Not counting your baseline twice
This is the subtle part most calorie trackers get wrong or hide. Heart-rate calories already include baseline metabolism (you're always burning your BMR, even mid-run). If we simply added the heart-rate total to a separately-computed full-day BMR, we'd count the overlap twice and inflate your burn.
So for the minutes heart rate covers, we replace the baseline estimate with the heart-rate measurement, and only add separately-computed BMR back for the uncovered minutes:
TDEE = BMR(full day) − BMR(covered minutes) + heart-rate calories(covered minutes) active calories = TDEE − BMR (never negative)
The session-based fallback does the same thing in reverse — it adds only the above-baseline active portion of each session on top of the full-day BMR. Either way, your baseline is counted exactly once.
What we're honest about
What we’re honest about
- BMR is an estimate, not a measurement. Schofield is population-fit; individual basal rates vary with body composition, genetics, and history. It's a strong, standard starting point — not a metabolic chamber.
- MET estimates are coarse. A MET value is a population average for an activity type; it can't see how hard you went. The MET tier is a fallback for exactly the cases where we have no better signal, and it's our least precise method.
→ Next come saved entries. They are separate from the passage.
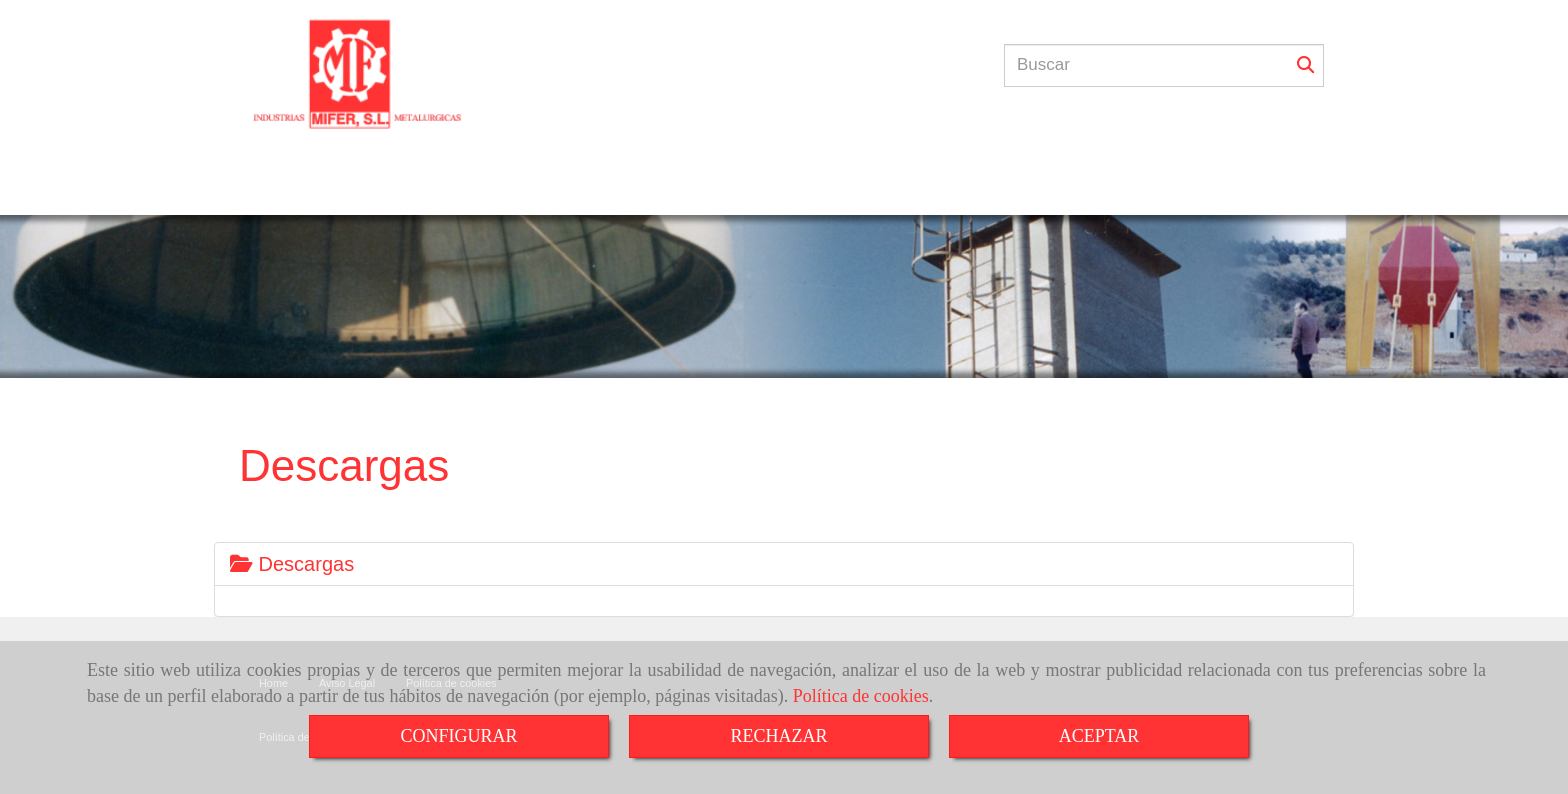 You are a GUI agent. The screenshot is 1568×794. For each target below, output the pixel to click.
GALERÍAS (705, 187)
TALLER (452, 187)
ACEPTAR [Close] (1099, 736)
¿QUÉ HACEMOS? (574, 187)
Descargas (292, 564)
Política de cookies (861, 696)
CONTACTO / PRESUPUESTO (864, 187)
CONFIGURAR (458, 736)
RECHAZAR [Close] (778, 736)
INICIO (375, 187)
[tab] (784, 564) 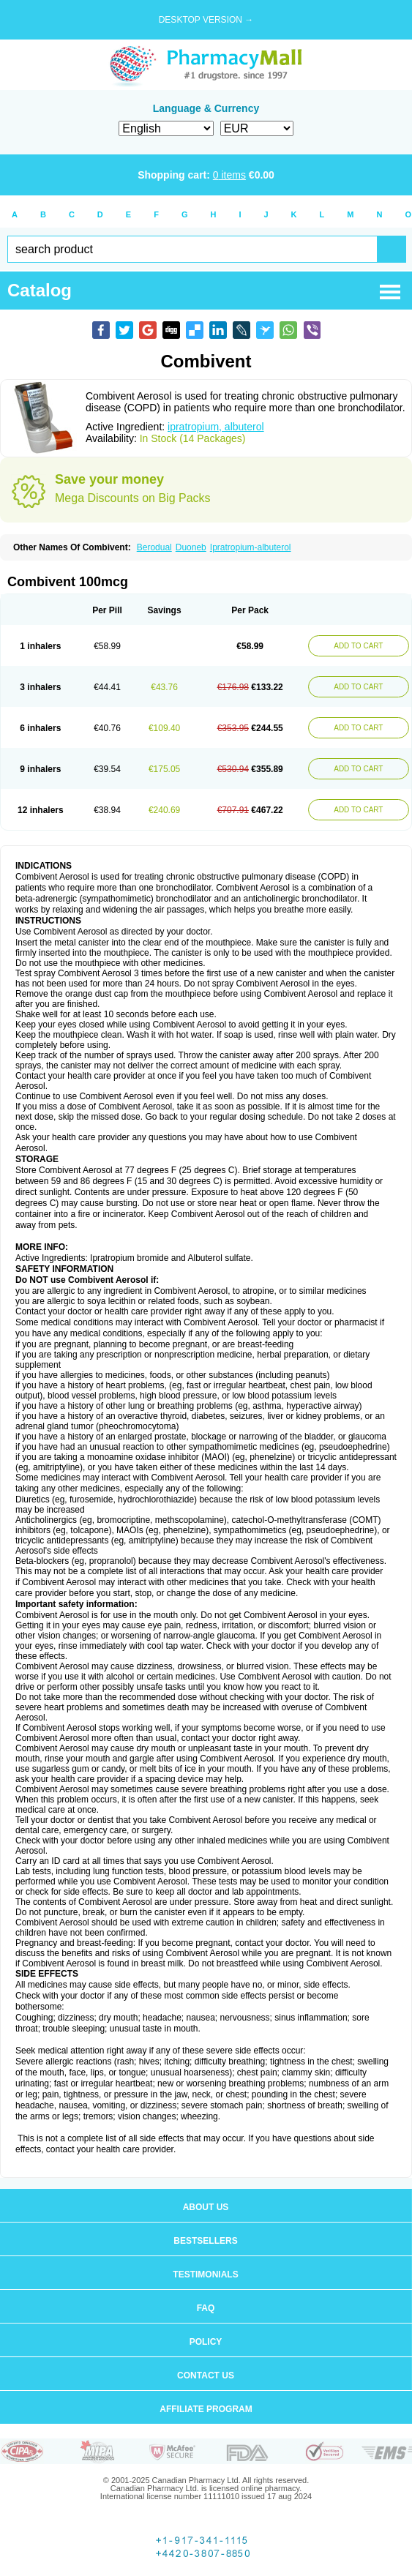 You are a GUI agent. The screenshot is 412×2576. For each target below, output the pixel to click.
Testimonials (205, 2274)
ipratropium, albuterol (216, 427)
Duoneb (191, 547)
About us (206, 2207)
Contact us (205, 2375)
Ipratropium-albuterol (250, 547)
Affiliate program (206, 2409)
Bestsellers (205, 2241)
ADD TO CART (358, 646)
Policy (206, 2342)
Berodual (154, 547)
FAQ (206, 2308) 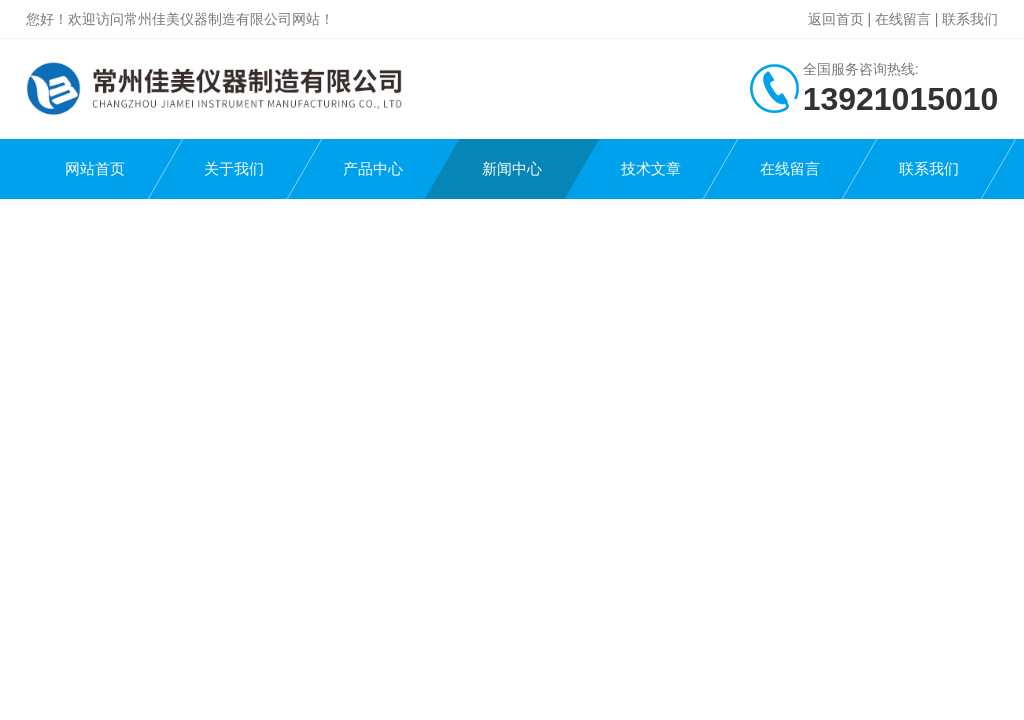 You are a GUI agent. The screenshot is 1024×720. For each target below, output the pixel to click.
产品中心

- Garbage in, garbage out on profile data. Wrong weight, age, or sex skews everything downstream. Keeping your profile accurate is the single biggest thing you can do for these numbers.
- Strength calories are conservative. Both the heart-rate and MET methods under-read pure lifting, where energy cost is real but heart rate stays low and movement is brief. We note the same blind spot in Strain.
- It's a budget, not a contract. Use the trend and the relative magnitude, not the last digit. The value is in watching it move with your training, not in treating any single day's total as exact.
How this metric evolves
This is the energy methodology v1.0. We expect to refine the BMR personalization, expand and sharpen the MET mappings, and improve how the tiers blend. Material changes will be noted here.
References
- [1] Schofield W.N. Predicting basal metabolic rate, new standards and review of previous work. Human Nutrition: Clinical Nutrition, 39 Suppl 1:5–41 (1985). The Schofield equations were adopted by the 1985 FAO/WHO/UNU Energy and Protein Requirements report and predict BMR from body weight, banded by age and sex.
- [2] Ainsworth B.E., et al. 2011 Compendium of Physical Activities: a second update of codes and MET values. Medicine & Science in Sports & Exercise, 43(8):1575–1581 (2011); Herrmann S.D., et al. 2024 Adult Compendium of Physical Activities: a third update of the energy costs of human activities. Journal of Sport and Health Science, 13(1):6–12 (2024). The standard reference for the MET (metabolic equivalent) cost of activities. link
- [3] Keytel L.R., et al. Prediction of energy expenditure from heart rate monitoring during submaximal exercise. Journal of Sports Sciences, 23(3):289–297 (2005). doi:10.1080/02640410470001730089. See the Calories From Heart Rate page for the full heart-rate method.
This document describes a proprietary metric built on published equations. The reasoning and application are documented in the interest of transparency; the underlying implementation is our own.